### Records from a data source
*** Block opens ***

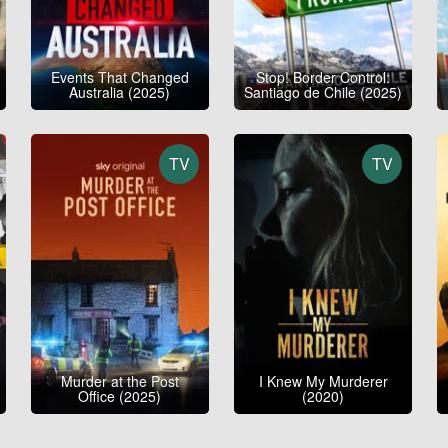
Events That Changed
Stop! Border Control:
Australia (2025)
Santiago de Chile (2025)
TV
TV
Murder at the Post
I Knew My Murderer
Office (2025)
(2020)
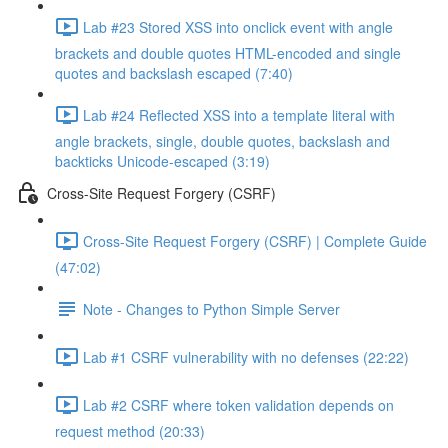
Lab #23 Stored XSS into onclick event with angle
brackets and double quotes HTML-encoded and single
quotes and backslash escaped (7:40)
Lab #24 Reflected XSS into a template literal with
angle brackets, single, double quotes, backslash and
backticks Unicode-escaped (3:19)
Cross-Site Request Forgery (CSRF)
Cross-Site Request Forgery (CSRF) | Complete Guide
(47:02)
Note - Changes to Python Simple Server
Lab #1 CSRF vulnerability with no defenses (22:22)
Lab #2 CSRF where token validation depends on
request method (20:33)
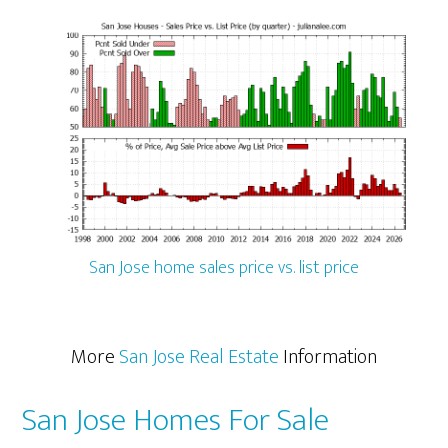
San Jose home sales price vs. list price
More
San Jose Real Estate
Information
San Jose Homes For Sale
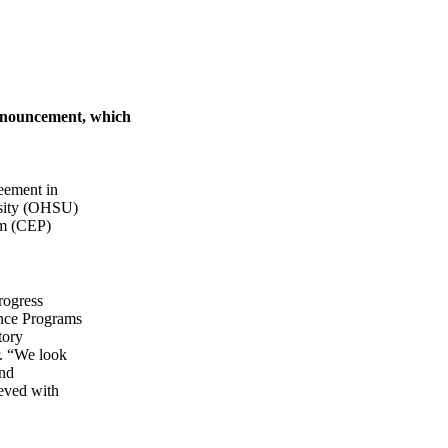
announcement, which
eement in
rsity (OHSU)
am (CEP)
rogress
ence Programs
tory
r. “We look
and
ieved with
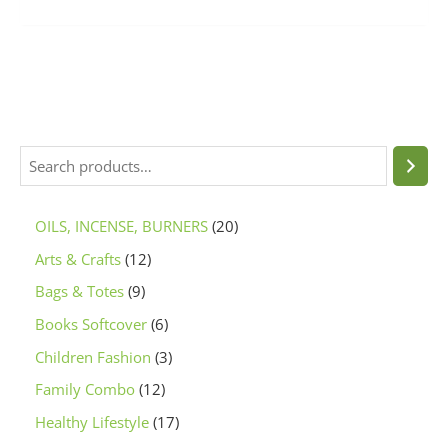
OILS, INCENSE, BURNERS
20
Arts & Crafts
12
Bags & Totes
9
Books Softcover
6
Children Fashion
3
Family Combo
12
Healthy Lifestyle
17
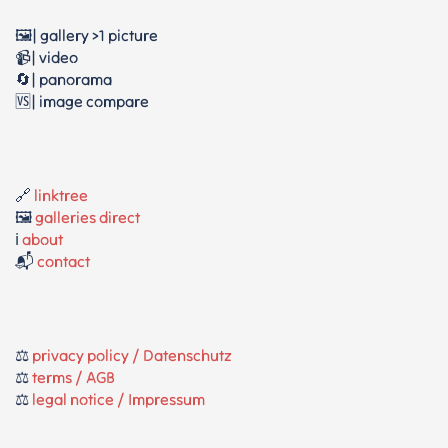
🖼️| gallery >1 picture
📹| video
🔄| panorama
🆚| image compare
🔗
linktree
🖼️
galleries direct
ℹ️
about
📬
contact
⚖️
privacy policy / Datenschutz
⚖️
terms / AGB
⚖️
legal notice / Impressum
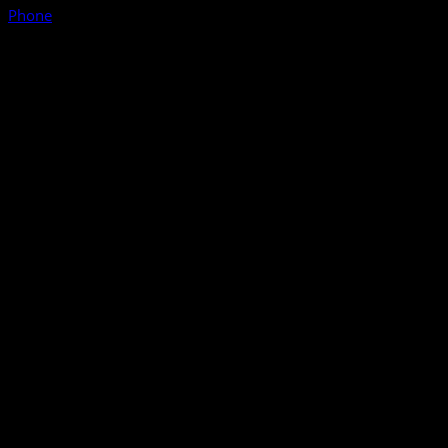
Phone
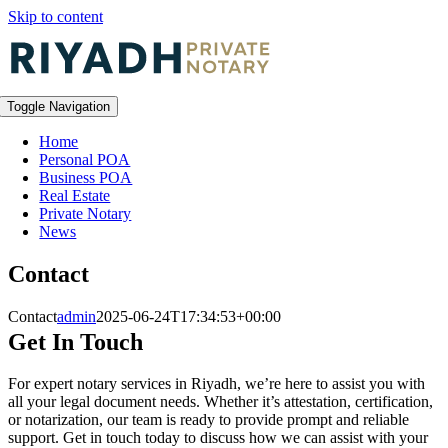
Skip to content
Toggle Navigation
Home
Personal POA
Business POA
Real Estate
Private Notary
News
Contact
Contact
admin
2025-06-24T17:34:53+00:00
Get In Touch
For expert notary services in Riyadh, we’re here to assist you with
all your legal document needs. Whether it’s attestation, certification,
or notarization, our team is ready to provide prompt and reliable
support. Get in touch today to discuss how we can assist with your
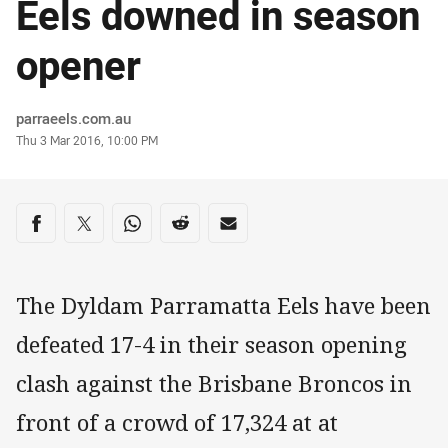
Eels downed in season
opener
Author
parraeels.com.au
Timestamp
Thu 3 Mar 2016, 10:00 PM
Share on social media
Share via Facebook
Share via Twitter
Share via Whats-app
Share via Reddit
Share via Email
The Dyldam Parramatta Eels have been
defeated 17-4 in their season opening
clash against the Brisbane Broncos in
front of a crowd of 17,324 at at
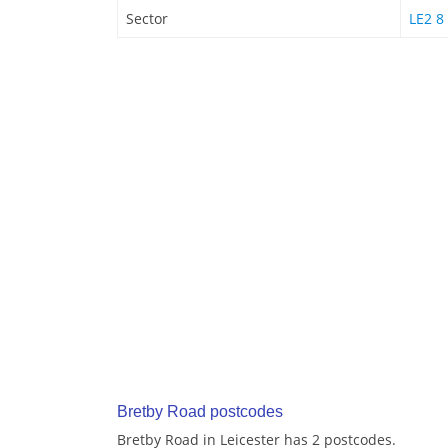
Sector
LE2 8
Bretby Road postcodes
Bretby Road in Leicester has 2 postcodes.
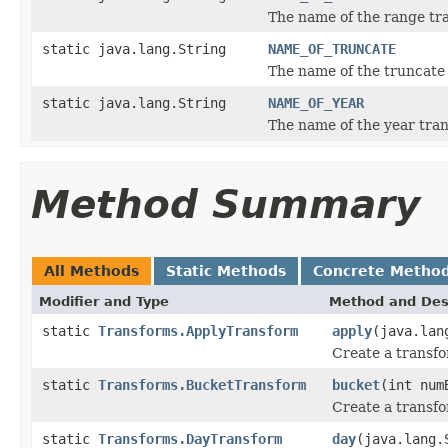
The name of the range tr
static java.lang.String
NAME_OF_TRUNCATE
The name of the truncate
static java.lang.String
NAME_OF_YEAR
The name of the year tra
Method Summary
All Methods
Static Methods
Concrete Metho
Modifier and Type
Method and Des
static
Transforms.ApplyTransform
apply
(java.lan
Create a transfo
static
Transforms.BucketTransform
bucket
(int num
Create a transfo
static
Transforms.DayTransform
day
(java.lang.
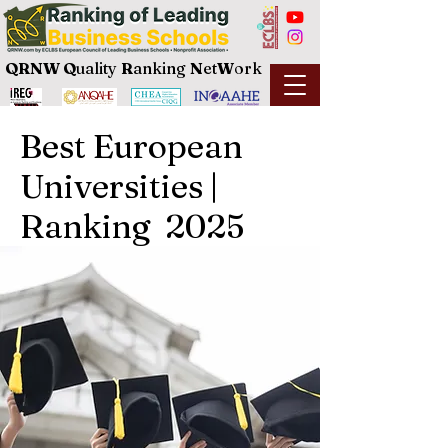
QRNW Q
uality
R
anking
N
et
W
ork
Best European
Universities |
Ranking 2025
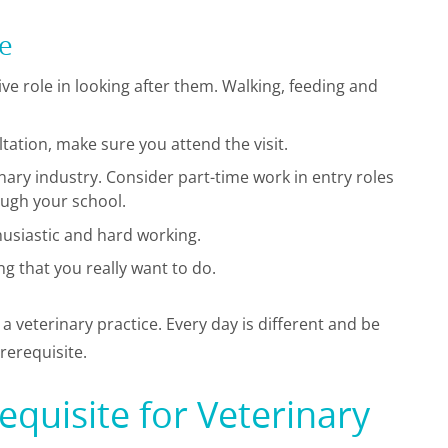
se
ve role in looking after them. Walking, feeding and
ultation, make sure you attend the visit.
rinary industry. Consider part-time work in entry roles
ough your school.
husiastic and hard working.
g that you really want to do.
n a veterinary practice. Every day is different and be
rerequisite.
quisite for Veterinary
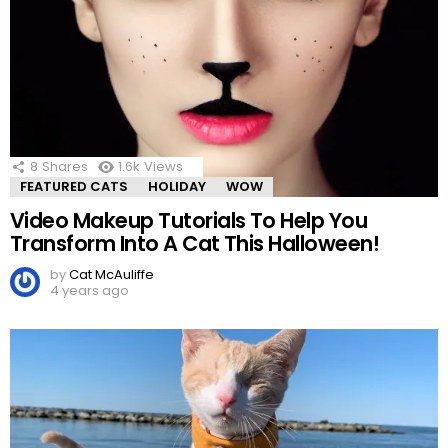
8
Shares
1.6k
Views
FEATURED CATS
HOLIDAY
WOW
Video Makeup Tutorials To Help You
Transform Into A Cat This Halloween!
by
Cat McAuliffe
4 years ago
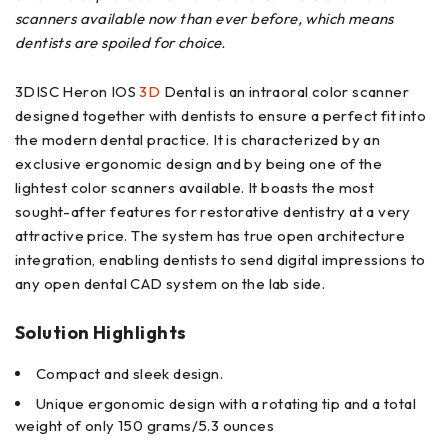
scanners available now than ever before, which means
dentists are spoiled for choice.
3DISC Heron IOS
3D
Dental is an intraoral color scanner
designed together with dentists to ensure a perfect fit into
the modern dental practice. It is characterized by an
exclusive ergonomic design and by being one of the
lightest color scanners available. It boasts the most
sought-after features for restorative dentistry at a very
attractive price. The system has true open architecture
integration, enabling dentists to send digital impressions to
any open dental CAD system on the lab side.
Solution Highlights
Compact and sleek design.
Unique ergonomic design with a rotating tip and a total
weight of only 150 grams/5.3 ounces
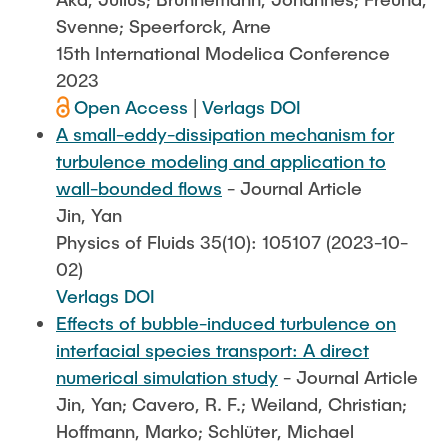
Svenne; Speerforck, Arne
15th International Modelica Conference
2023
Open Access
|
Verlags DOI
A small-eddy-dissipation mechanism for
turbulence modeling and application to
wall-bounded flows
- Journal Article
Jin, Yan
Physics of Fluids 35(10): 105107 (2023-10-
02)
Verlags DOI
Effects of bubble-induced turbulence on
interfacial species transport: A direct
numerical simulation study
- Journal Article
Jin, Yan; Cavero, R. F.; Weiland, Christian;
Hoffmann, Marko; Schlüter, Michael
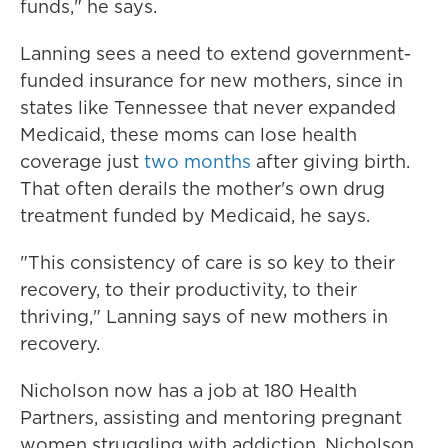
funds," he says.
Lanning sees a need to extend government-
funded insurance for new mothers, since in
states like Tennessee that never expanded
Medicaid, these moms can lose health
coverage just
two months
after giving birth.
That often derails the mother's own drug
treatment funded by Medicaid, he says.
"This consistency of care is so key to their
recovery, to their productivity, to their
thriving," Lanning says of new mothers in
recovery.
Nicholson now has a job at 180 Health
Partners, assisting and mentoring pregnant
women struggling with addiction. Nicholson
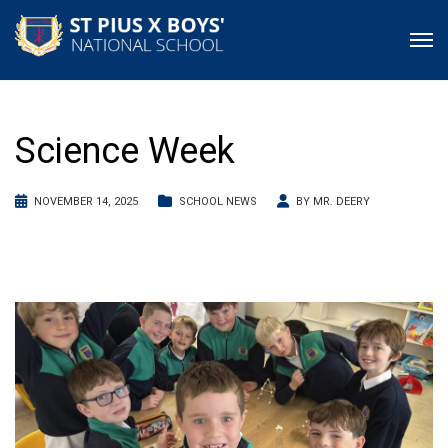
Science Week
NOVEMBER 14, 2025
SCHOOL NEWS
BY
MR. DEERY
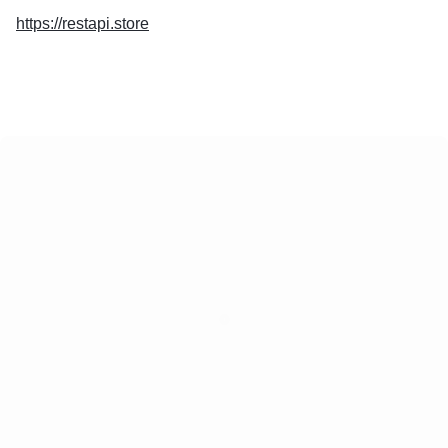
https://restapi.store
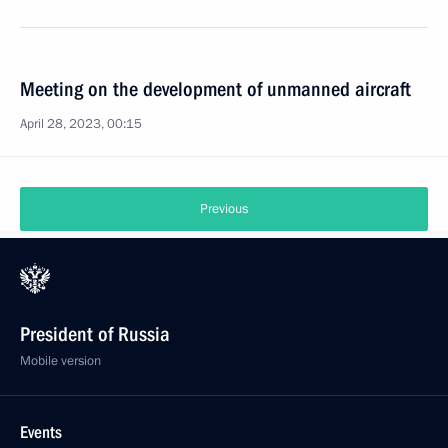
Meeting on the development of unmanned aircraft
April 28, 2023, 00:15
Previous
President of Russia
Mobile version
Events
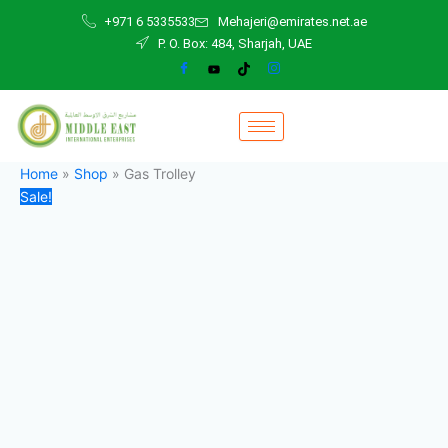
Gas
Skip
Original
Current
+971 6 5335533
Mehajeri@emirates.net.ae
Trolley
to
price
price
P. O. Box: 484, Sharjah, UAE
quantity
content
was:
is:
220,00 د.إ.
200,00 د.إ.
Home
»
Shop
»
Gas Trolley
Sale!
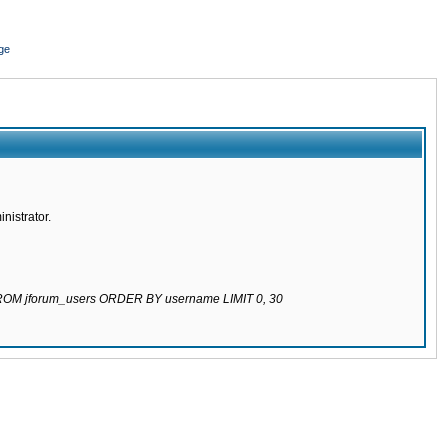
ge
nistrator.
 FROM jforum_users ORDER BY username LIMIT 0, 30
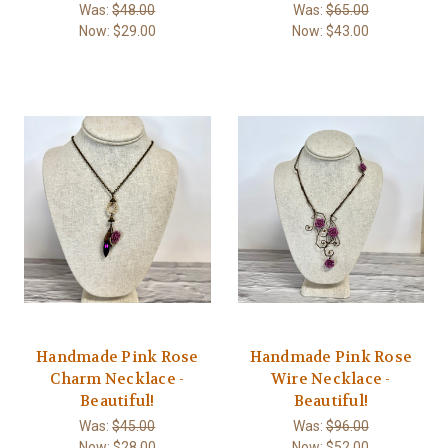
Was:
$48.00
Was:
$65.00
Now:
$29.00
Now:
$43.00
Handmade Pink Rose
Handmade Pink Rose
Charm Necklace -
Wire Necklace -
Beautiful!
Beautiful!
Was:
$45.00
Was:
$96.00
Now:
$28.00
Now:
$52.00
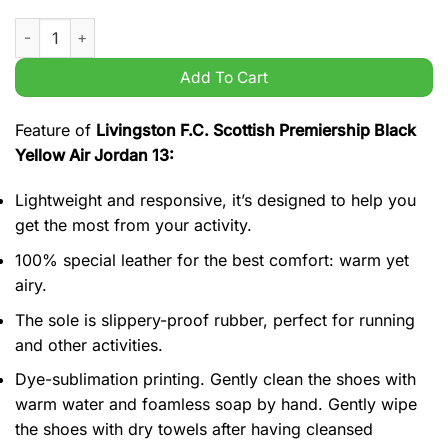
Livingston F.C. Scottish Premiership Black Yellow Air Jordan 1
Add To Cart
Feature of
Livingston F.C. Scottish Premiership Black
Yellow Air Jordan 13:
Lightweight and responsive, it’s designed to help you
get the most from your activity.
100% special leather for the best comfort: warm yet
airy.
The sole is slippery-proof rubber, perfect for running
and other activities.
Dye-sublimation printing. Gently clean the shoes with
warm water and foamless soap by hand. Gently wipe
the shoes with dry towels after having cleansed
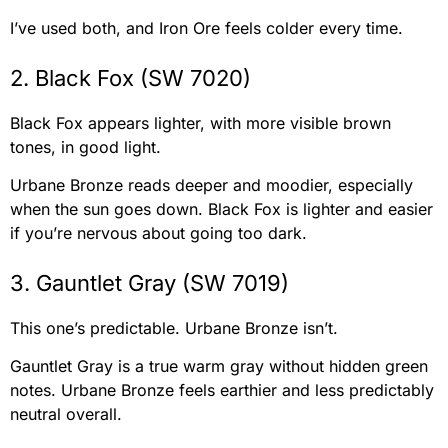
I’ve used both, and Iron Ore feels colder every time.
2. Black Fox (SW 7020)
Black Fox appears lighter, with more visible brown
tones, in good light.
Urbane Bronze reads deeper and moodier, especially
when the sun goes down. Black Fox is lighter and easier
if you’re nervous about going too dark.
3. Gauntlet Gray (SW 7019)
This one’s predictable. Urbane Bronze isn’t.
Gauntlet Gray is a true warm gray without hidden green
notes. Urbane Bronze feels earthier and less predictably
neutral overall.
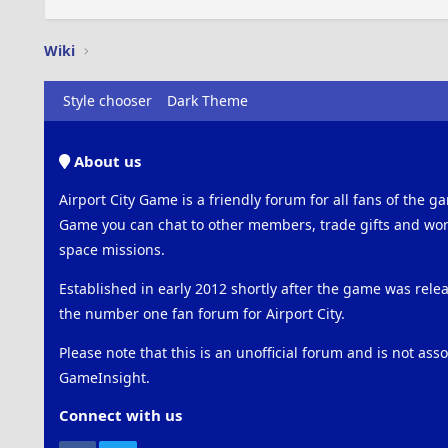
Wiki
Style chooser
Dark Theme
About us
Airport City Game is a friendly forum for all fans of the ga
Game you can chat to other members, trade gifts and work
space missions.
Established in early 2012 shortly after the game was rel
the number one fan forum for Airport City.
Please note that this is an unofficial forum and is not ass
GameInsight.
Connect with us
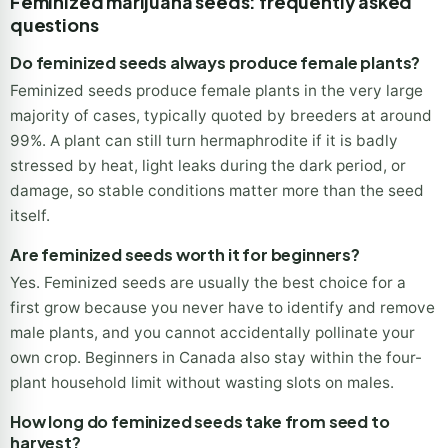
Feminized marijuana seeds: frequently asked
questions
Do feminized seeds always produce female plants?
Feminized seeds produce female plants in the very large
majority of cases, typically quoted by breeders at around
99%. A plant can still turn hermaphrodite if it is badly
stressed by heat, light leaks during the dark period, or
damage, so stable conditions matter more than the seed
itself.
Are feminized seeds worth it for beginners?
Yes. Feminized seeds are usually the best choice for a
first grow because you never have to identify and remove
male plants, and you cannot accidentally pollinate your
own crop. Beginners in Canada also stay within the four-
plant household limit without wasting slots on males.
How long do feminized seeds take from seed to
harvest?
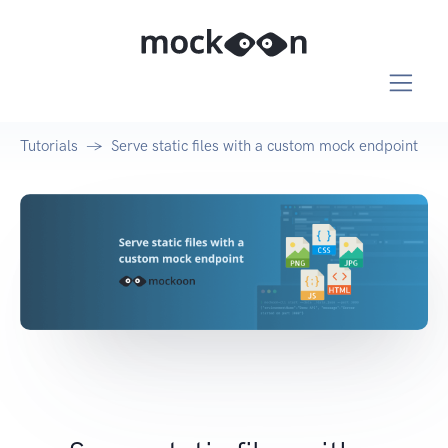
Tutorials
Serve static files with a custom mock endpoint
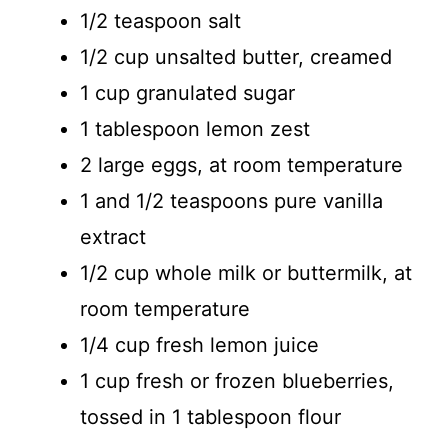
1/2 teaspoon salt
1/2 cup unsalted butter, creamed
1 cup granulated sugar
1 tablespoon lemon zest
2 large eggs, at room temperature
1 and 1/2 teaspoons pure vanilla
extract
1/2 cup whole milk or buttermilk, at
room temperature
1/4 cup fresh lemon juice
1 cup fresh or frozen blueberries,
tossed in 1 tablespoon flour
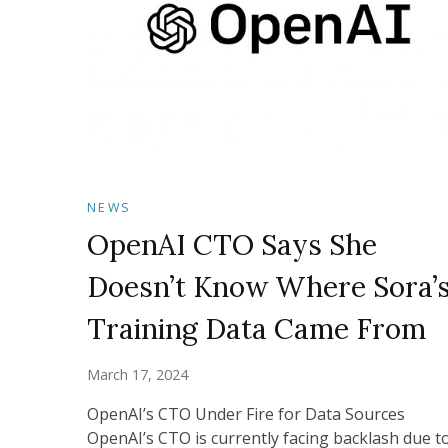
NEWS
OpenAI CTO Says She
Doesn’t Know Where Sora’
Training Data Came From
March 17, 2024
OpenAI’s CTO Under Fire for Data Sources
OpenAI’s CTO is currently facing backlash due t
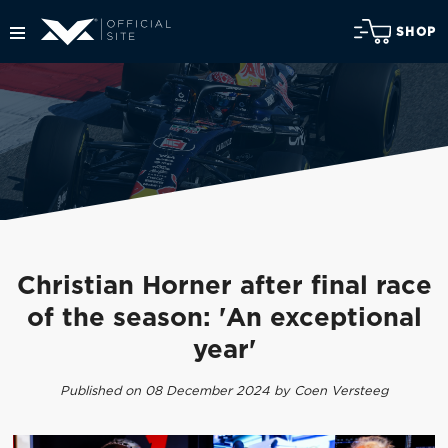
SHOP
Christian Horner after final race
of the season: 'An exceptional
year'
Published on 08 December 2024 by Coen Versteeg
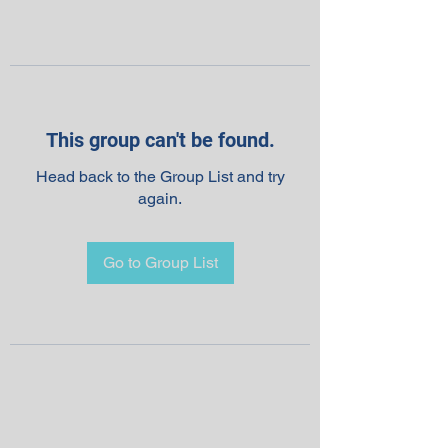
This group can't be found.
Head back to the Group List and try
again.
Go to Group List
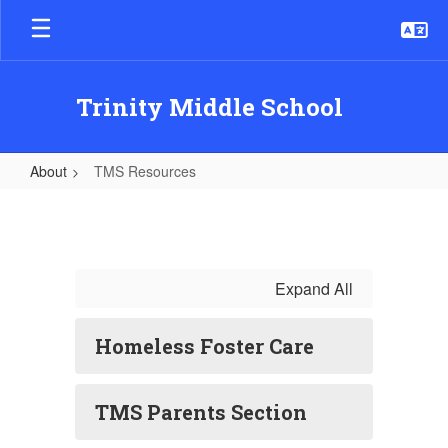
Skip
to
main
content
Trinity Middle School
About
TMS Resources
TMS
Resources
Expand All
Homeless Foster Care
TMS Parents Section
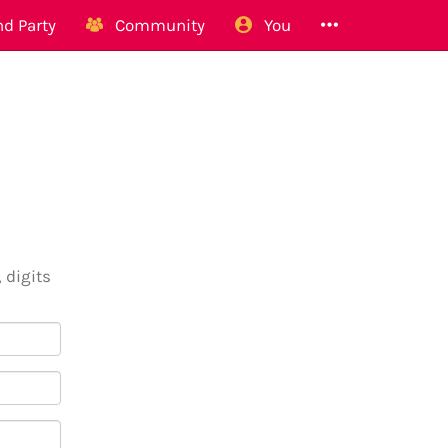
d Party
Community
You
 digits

*** Block closes ***

### Instructions to follow
Keep to the lines above from the line with "Lab #23 Stored" to the line with "support. Get in", and set down exactly those, inclusive, with nothing else and every picture left out.

### Your response
Lab #23 Stored XSS into onclick event with angle
brackets and double quotes HTML-encoded and single
quotes and backslash escaped (7:40)
Lab #24 Reflected XSS into a template literal with
angle brackets, single, double quotes, backslash and
backticks Unicode-escaped (3:19)
Cross-Site Request Forgery (CSRF)
Cross-Site Request Forgery (CSRF) | Complete Guide
(47:02)
Note - Changes to Python Simple Server
Lab #1 CSRF vulnerability with no defenses (22:22)
Lab #2 CSRF where token validation depends on
request method (20:33)
San Jose home sales price vs. list price
More
San Jose Real Estate
Information
San Jose Homes For Sale
announcement, which
eement in
rsity (OHSU)
am (CEP)
rogress
ence Programs
tory
r. “We look
and
ieved with
OILS, INCENSE, BURNERS
20
Arts & Crafts
12
Bags & Totes
9
Books Softcover
6
Children Fashion
3
Family Combo
12
Healthy Lifestyle
17
🖼️| gallery >1 picture
📹| video
🔄| panorama
🆚| image compare
🔗
linktree
🖼️
galleries direct
ℹ️
about
📬
contact
⚖️
privacy policy / Datenschutz
⚖️
terms / AGB
⚖️
legal notice / Impressum
Phone
Skip to content
Toggle Navigation
Home
Personal POA
Business POA
Real Estate
Private Notary
News
Contact
Contact
admin
2025-06-24T17:34:53+00:00
Get In Touch
For expert notary services in Riyadh, we’re here to assist you with
all your legal document needs. Whether it’s attestation, certification,
or notarization, our team is ready to provide prompt and reliable
support. Get in touch today to discuss how we can assist with your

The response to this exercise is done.